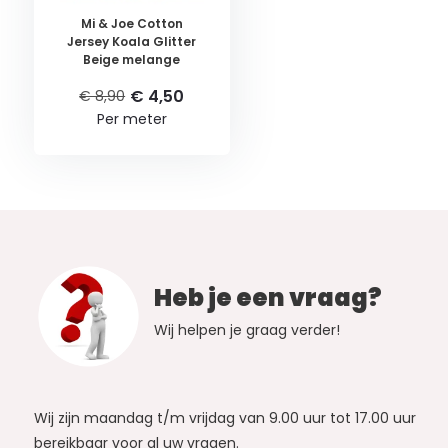
Mi & Joe Cotton
Jersey Koala Glitter
Beige melange
€ 4,50
€ 8,90
Per meter
Heb je een vraag?
Wij helpen je graag verder!
Wij zijn maandag t/m vrijdag van 9.00 uur tot 17.00 uur
bereikbaar voor al uw vragen.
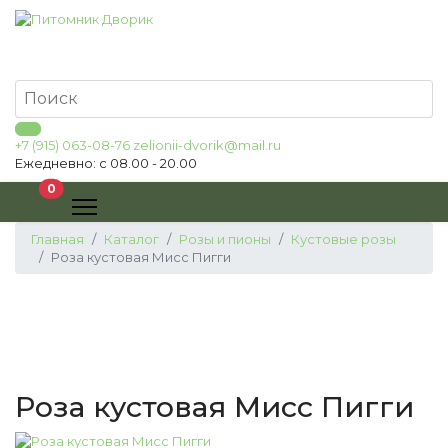
+7 (915) 063-08-76
zelionii-dvorik@mail.ru
Ежедневно: с 08.00 - 20.00
В корзину
0
Главная
Каталог
Розы и пионы
Кустовые розы
Роза кустовая Мисс Пигги
Роза кустовая Мисс Пигги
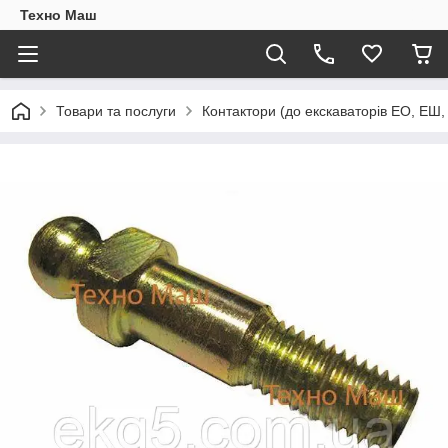
Техно Маш
Товари та послуги
Контактори (до екскаваторів ЕО, ЕШ, 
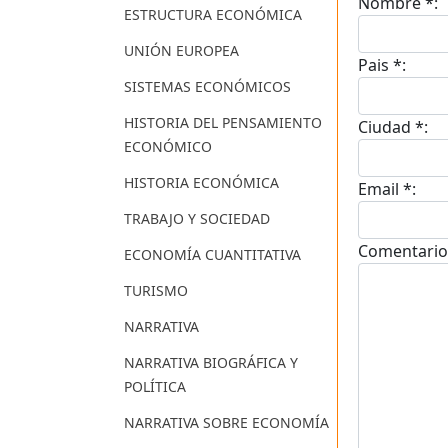
Nombre *:
ESTRUCTURA ECONÓMICA
UNIÓN EUROPEA
Pais *:
SISTEMAS ECONÓMICOS
HISTORIA DEL PENSAMIENTO
Ciudad *:
ECONÓMICO
HISTORIA ECONÓMICA
Email *:
TRABAJO Y SOCIEDAD
Comentario
ECONOMÍA CUANTITATIVA
TURISMO
NARRATIVA
NARRATIVA BIOGRÁFICA Y
POLÍTICA
NARRATIVA SOBRE ECONOMÍA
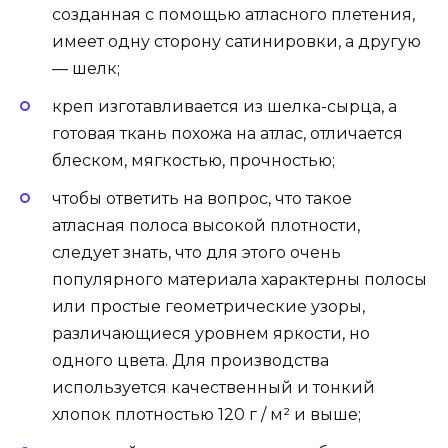
созданная с помощью атласного плетения,
имеет одну сторону сатинировки, а другую
— шелк;
креп изготавливается из шелка-сырца, а
готовая ткань похожа на атлас, отличается
блеском, мягкостью, прочностью;
чтобы ответить на вопрос, что такое
атласная полоса высокой плотности,
следует знать, что для этого очень
популярного материала характерны полосы
или простые геометрические узоры,
различающиеся уровнем яркости, но
одного цвета. Для производства
используется качественный и тонкий
хлопок плотностью 120 г / м² и выше;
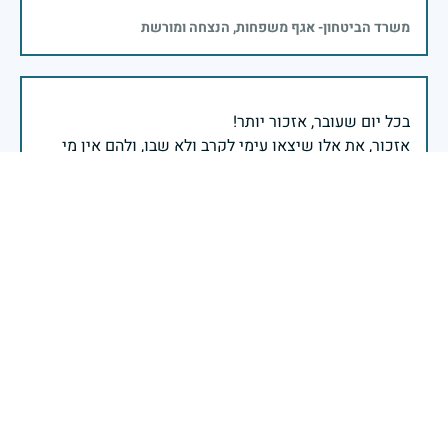
משרד הביטחון- אגף משפחות, הנצחה ומורשת
אזכור, את אלו שיצאו עימי לקרב ולא שבו, ולהם אין מי
אזכור, שהכאב לא יעבור לעולם, והזמן, הוא לא מרפה ולא
אזכור, את צדקת הדרך, ואשבע שוב, שמה שהיה לא יהיה
ביום הזה, אני נתקף געגוע לדמותם, לחיתוך דיבורם,
ומדליק נר לזיכרון דרכם ומורשתם!
אלוף דדו בר כליפא - ראש אגף כוח האדם בצה"ל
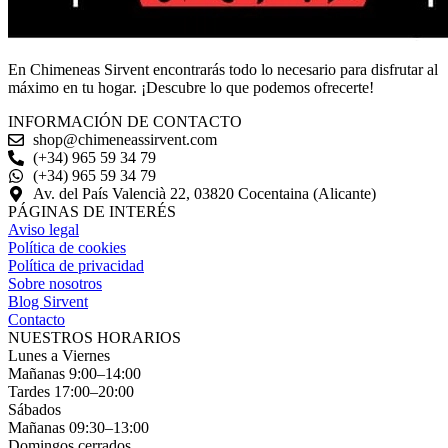
En Chimeneas Sirvent encontrarás todo lo necesario para disfrutar al
máximo en tu hogar. ¡Descubre lo que podemos ofrecerte!
INFORMACIÓN DE CONTACTO
shop@chimeneassirvent.com
(+34) 965 59 34 79
(+34) 965 59 34 79
Av. del País Valencià 22, 03820 Cocentaina (Alicante)
PÁGINAS DE INTERÉS
Aviso legal
Política de cookies
Política de privacidad
Sobre nosotros
Blog Sirvent
Contacto
NUESTROS HORARIOS
Lunes a Viernes
Mañanas 9:00–14:00
Tardes 17:00–20:00
Sábados
Mañanas 09:30–13:00
Domingos cerrados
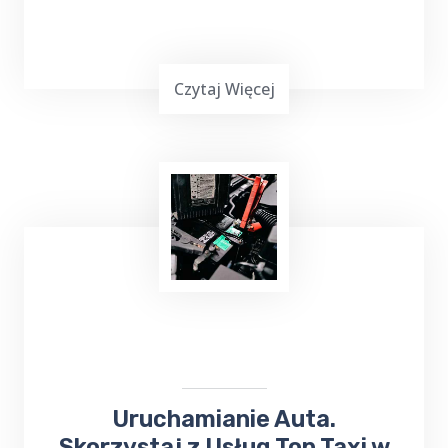
Czytaj Więcej
Masz mało czasu, jesteś zapracowany lub nie
możesz iść na zakupy? Skorzystaj z usług
TOP Taxi Rogajny na terenie Twojej
miejscowości! W przypadku niewielkich
zakupów kierowca może dostarczyć towar
pod wskazany adres.
Uruchamianie Auta.
Skorzystaj z Usług Top Taxi w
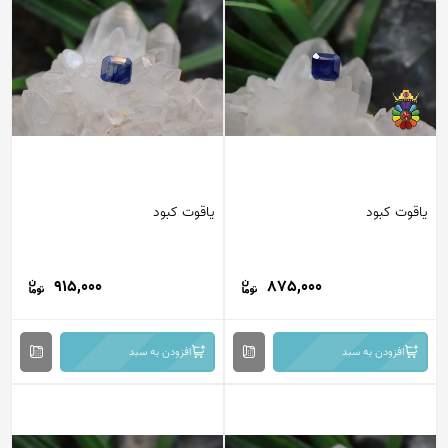
یاقوت کبود
یاقوت کبود
915,000
875,000
افزودن به سبد
افزودن به سبد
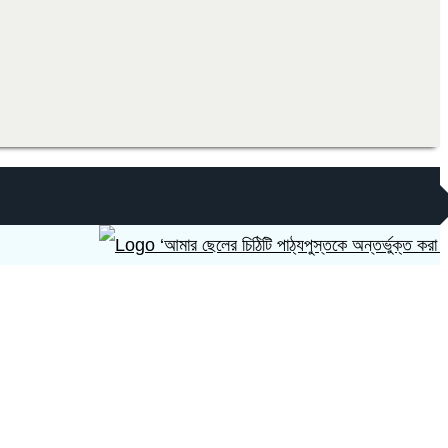
‘আমার ছেলের চিঠিটি পাঠ্যপুস্তকে অন্তর্ভুক্ত করা হোক’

YOUR OBJECTIVE =>
List every line above that contains the word "HISTORIA".

RESPONSE AREA =>
HISTORIA DEL PENSAMIENTO
HISTORIA ECONÓMICA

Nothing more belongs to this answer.